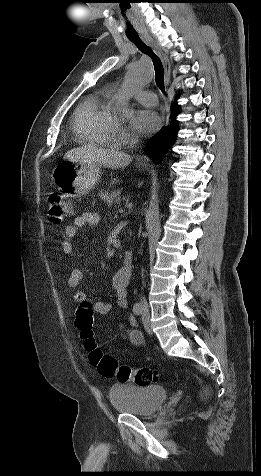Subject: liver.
Wrapping results in <instances>:
<instances>
[{"label":"liver","instance_id":"obj_1","mask_svg":"<svg viewBox=\"0 0 261 476\" xmlns=\"http://www.w3.org/2000/svg\"><path fill=\"white\" fill-rule=\"evenodd\" d=\"M64 159L72 162L94 163L111 169L124 168L132 161L131 156L126 153L90 144L68 151Z\"/></svg>","mask_w":261,"mask_h":476}]
</instances>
——
EXERCISE PROMPT
Repeat each entry exactly. Pictures do not belong in the copy.

TASK SOLUTION
Subject: liver.
Wrapping results in <instances>:
<instances>
[{"label":"liver","instance_id":"obj_1","mask_svg":"<svg viewBox=\"0 0 261 476\" xmlns=\"http://www.w3.org/2000/svg\"><path fill=\"white\" fill-rule=\"evenodd\" d=\"M64 159L72 162L94 163L111 169L124 168L132 161L131 156L126 153L90 144L68 151Z\"/></svg>","mask_w":261,"mask_h":476}]
</instances>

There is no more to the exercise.